Isto não é sobre a luta de classes, nem sobre os malefícios do capitalismo que embusteiam as pessoas e, ato contínuo, as empenham numa embriaguez consumista.
Ainda faltam dezanove dias. Mas já é como se o Natal fosse amanhã. As iluminações de rua selam o convite indispensável para as pessoas se lembrarem de que o Natal é consumismo. Há dias, um jornal noticiava o “desespero” (as aspas não são por acaso) dos comerciantes de uma certa localidade porque as autoridades municipais demoravam a ligar as iluminações natalícias. Os comerciantes lá saberão, eles é que estão por dentro do ramo. Mas este “desespero” dos comerciantes soa a um exagero psicológico, ou então faz parte da sua própria campanha de sedução dos clientes, como se eles se esquecessem de que, dentro de dias, chega o Natal e as pessoas trocam as indispensáveis lembranças entre si. Oxalá houvesse cientistas prontos a demonstrar, com o auxílio de métodos contrafactuais, que o consumo natalício não encolhe na ausência das iluminações típicas da época.

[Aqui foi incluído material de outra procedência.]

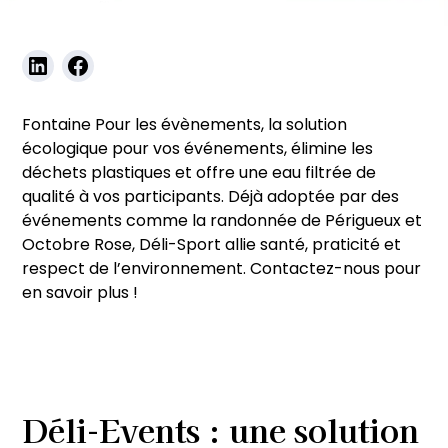
Blog
Eau & Bien-être
Fontaine Pour les évènements, la solution
écologique pour vos événements, élimine les
déchets plastiques et offre une eau filtrée de
qualité à vos participants. Déjà adoptée par des
événements comme la randonnée de Périgueux et
Octobre Rose, Déli-Sport allie santé, praticité et
respect de l’environnement. Contactez-nous pour
en savoir plus !
Déli-Events : une solution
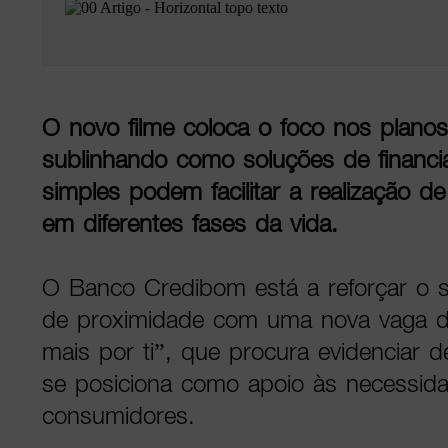
O novo filme coloca o foco nos planos 
sublinhando como soluções de financi
simples podem facilitar a realização d
em diferentes fases da vida.
O Banco Credibom está a reforçar o 
de proximidade com uma nova vaga 
mais por ti”, que procura evidenciar 
se posiciona como apoio às necessida
consumidores.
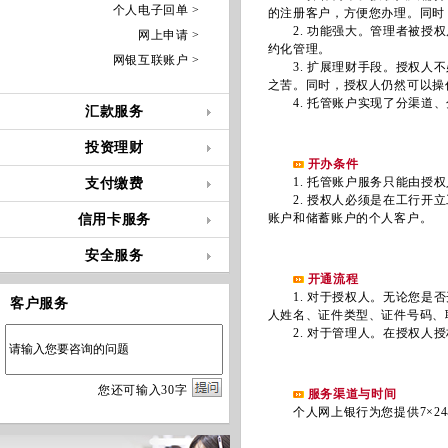
个人电子回单 >
的注册客户，方便您办理。同时
2. 功能强大。管理者被授权
网上申请 >
约化管理。
网银互联账户 >
3. 扩展理财手段。授权人不
之苦。同时，授权人仍然可以操
4. 托管账户实现了分渠道、
汇款服务
投资理财
开办条件
1. 托管账户服务只能由授权
支付缴费
2. 授权人必须是在工行开立
账户和储蓄账户的个人客户。
信用卡服务
安全服务
开通流程
1. 对于授权人。无论您是否
客户服务
人姓名、证件类型、证件号码、
2. 对于管理人。在授权人授
您
还
可输入
30
字
服务渠道与时间
个人网上银行为您提供7×24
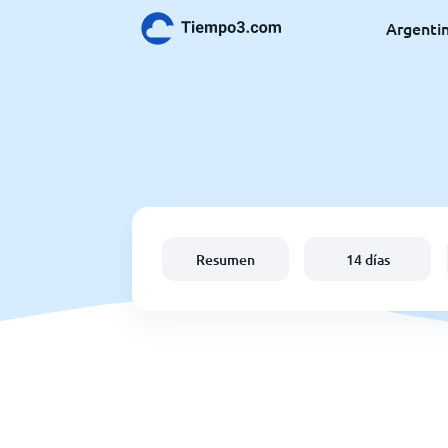
Argenti
Resumen
14 días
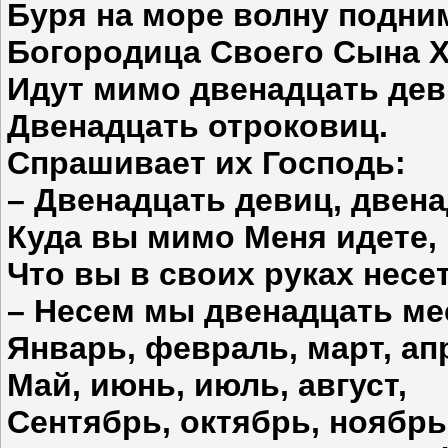
Буря на море волну подни
Богородица Своего Сына Х
Идут мимо двенадцать дев
Двенадцать отроковиц.
Спрашивает их Господь:
– Двенадцать девиц, двена
Куда вы мимо Меня идете,
Что вы в своих руках несе
– Несем мы двенадцать ме
Январь, февраль, март, ап
Май, июнь, июль, август,
Сентябрь, октябрь, ноябрь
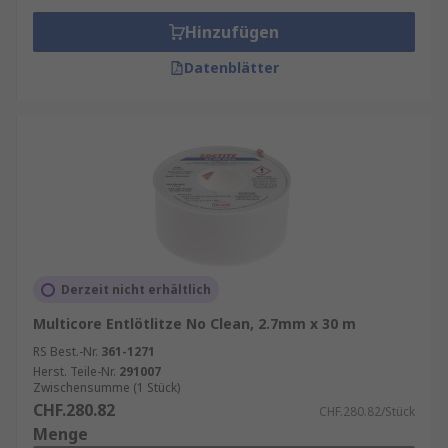
Hinzufügen
Datenblätter
Derzeit nicht erhältlich
Multicore Entlötlitze No Clean, 2.7mm x 30 m
RS Best.-Nr.
361-1271
Herst. Teile-Nr.
291007
Zwischensumme (1 Stück)
CHF.280.82
CHF.280.82/Stück
Menge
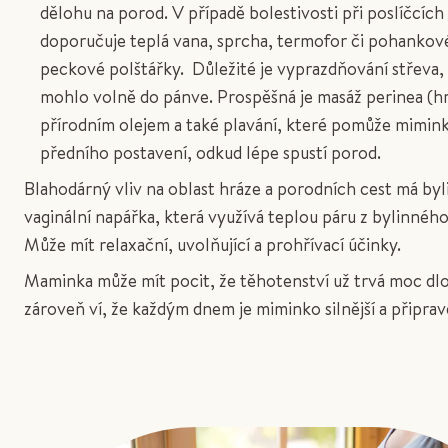
dělohu na porod. V případě bolestivosti při poslíčcích
doporučuje teplá vana, sprcha, termofor či pohankov
peckové polštářky. Důležité je vyprazdňování střeva
mohlo volně do pánve. Prospěšná je masáž perinea (h
přírodním olejem a také plavání, které pomůže mimin
předního postavení, odkud lépe spustí porod.
Blahodárný vliv na oblast hráze a porodních cest má byl
vaginální napářka, která využívá teplou páru z bylinnéh
Může mít relaxační, uvolňující a prohřívací účinky.
Maminka může mít pocit, že těhotenství už trvá moc dlo
zároveň ví, že každým dnem je miminko silnější a připrav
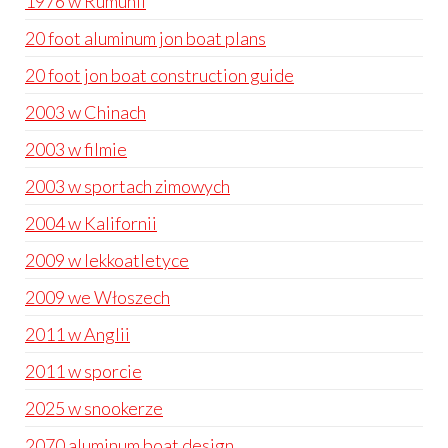
1976 w Rumunii
20 foot aluminum jon boat plans
20 foot jon boat construction guide
2003 w Chinach
2003 w filmie
2003 w sportach zimowych
2004 w Kalifornii
2009 w lekkoatletyce
2009 we Włoszech
2011 w Anglii
2011 w sporcie
2025 w snookerze
2070 aluminum boat design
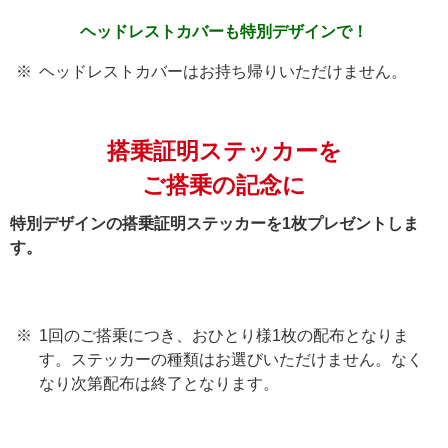
ヘッドレストカバーも
特別デザインで！
ヘッドレストカバーはお持ち帰りいただけません。
搭乗証明ステッカーを
ご搭乗の記念に
特別デザインの搭乗証明ステッカーを1枚プレゼントしま
す。
1回のご搭乗につき、おひとり様1枚の配布となりま
す。ステッカーの種類はお選びいただけません。なく
なり次第配布は終了となります。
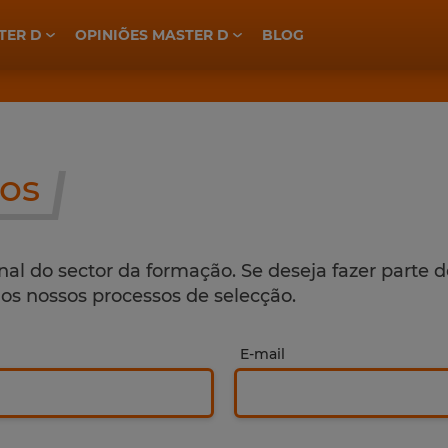
TER D
OPINIÕES MASTER D
BLOG
ELETROTÉCNICA, INDÚSTRIA E AUTOMAÇÃO
PREPARAÇÃO CONCURSOS GNR
PREPARAÇÃO CONCURSOS PSP
do nosso site
os
aria
design
wedding
gestão
al do sector da formação. Se deseja fazer parte 
nos nossos processos de selecção.
E-mail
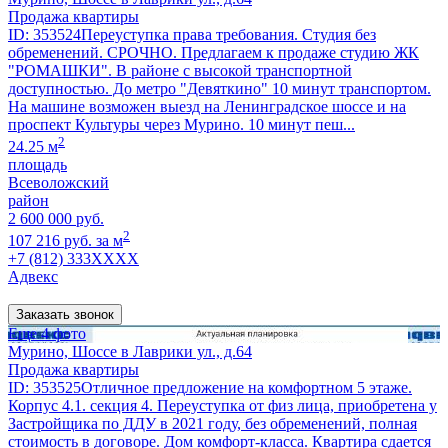
Продажа квартиры
ID: 353524Переуступка права требования. Студия без
обременений. СРОЧНО. Предлагаем к продаже студию ЖК
"РОМАШКИ". В районе с высокой транспортной
доступностью. До метро "Девяткино" 10 минут транспортом.
На машине возможен выезд на Ленинградское шоссе и на
проспект Культуры через Мурино. 10 минут пеш...
2
24.25 м
площадь
Всеволожский
район
2 600 000 руб.
2
107 216 руб. за м
+7 (812) 333XXXX
Адвекс
Заказать звонок
Еще 4 фото
Мурино, Шоссе в Лаврики ул., д.64
Продажа квартиры
ID: 353525Отличное предложение на комфортном 5 этаже.
Корпус 4.1. секция 4. Переуступка от физ лица, приобретена у
Застройщика по ДДУ в 2021 году, без обременений, полная
стоимость в договоре. Дом комфорт-класса. Квартира сдается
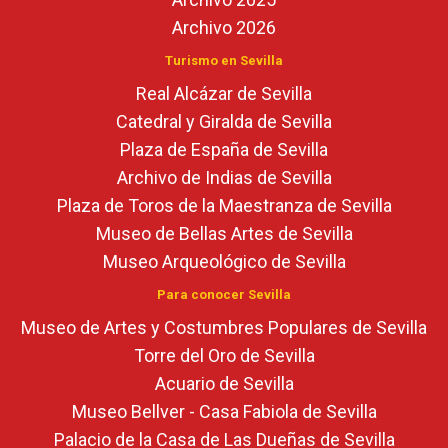
Archivo 2026
Turismo en Sevilla
Real Alcázar de Sevilla
Catedral y Giralda de Sevilla
Plaza de España de Sevilla
Archivo de Indias de Sevilla
Plaza de Toros de la Maestranza de Sevilla
Museo de Bellas Artes de Sevilla
Museo Arqueológico de Sevilla
Para conocer Sevilla
Museo de Artes y Costumbres Populares de Sevilla
Torre del Oro de Sevilla
Acuario de Sevilla
Museo Bellver - Casa Fabiola de Sevilla
Palacio de la Casa de Las Dueñas de Sevilla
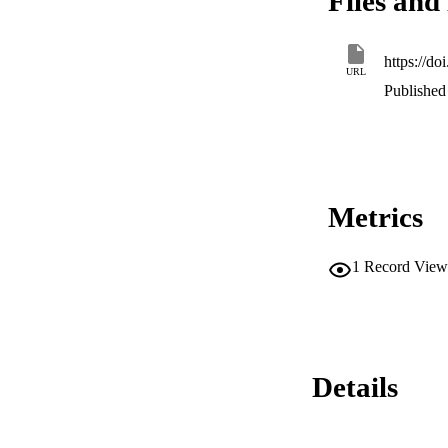
Files and 
https://d
URL
Published 
Metrics
1
Record View
Details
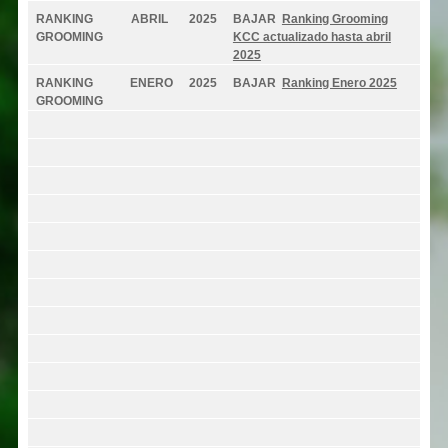
RANKING
ABRIL
2025
BAJAR
Ranking Grooming
GROOMING
KCC actualizado hasta abril
2025
RANKING
ENERO
2025
BAJAR
Ranking Enero 2025
GROOMING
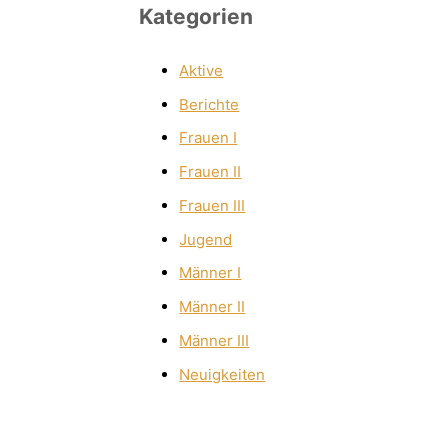
Kategorien
Aktive
Berichte
Frauen I
Frauen II
Frauen III
Jugend
Männer I
Männer II
Männer III
Neuigkeiten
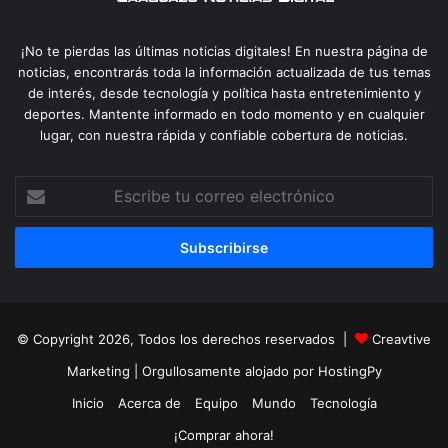
¡No te pierdas las últimas noticias digitales! En nuestra página de
noticias, encontrarás toda la información actualizada de tus temas
de interés, desde tecnología y política hasta entretenimiento y
deportes. Mantente informado en todo momento y en cualquier
lugar, con nuestra rápida y confiable cobertura de noticias.
Escribe
tu
correo
electrónico
© Copyright 2026, Todos los derechos reservados |
Creavtive
Marketing
| Orgullosamente alojado por
HostingPy
Inicio
Acerca de
Equipo
Mundo
Tecnología
¡Comprar ahora!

As crianças andam excitadas, nota-se. Felizes delas, que ainda vivem a ilusão do Natal segundo os cânones bem industriados das empresas que sobem as vendas à boleia do Natal. Felizes delas, ou não: os que evocam a pureza do Natal, na sua simbologia religiosa, lamentam que até as crianças sejam sacrificadas na pira onde a vertigem consumista é ateada desde tenra idade. As crianças estão de olho nos artefactos prometidos pelos pais, avós, tios, padrinhos e demais familiares. Deve ser tão grande a deceção do dia vinte e cinco, depois de desembrulhadas todas as prendas, e a utilidade das prendas vai-se esgotando à mesma velocidade estonteante com que, já na idade adulta, essas crianças então grandes hão de viver as vidas. A vertigem do Natal é o bilhete ilustrado do que serão as suas vidas adultas.
Às vezes, penso sobre a organização do Natal, sobre os usos e costumes estabelecidos, a sua simbologia. Não são só os mais novos que vivem anestesiados pela profusão de luzes coloridas que avalizam o feitiço da época especial. Não são os mais novos os únicos a cair no logro do Natal. Os mais velhos também fingem. Amortecem divergências porque está consagrado que o Natal é a festa da família. Têm de conviver em família mesmo quando é uma imensa fonte de desprazer. Fingem, portanto. Em harmonia com o significado mais profundo do Natal, em que tudo é fingimento, em que, por uns dias, tudo à volta se enfeita de disfarces que talvez ajudem a suspender os tempos normais, já de si tumultuosos demais para serem suportados nos outros trezentos e sessenta e quatro dias do ano. O resultado é um paradoxo ao maximizar as dores de viver de acordo com as pautas estabelecidas.
Os que se propuserem a dissidir são encaixados na categoria de pária. São reprovados pelos que preferem a desarte do fingimento. Ai de quem fuja dos costumes instituídos, dos indeclináveis deveres da celebração em família, que sobre eles se abate todo o opróbrio do mundo. Serão os que estão no topo da misantropia por adesão sazonal.
Enquanto escrevo, sentado a beber um café, passa sem cessar um medley de músicas típicas de Natal. Ainda tenho vontade de ser mais dissidente do Natal do que antes. Este texto teria existido na mesma se o medley de músicas de Natal não tivesse invadido o café.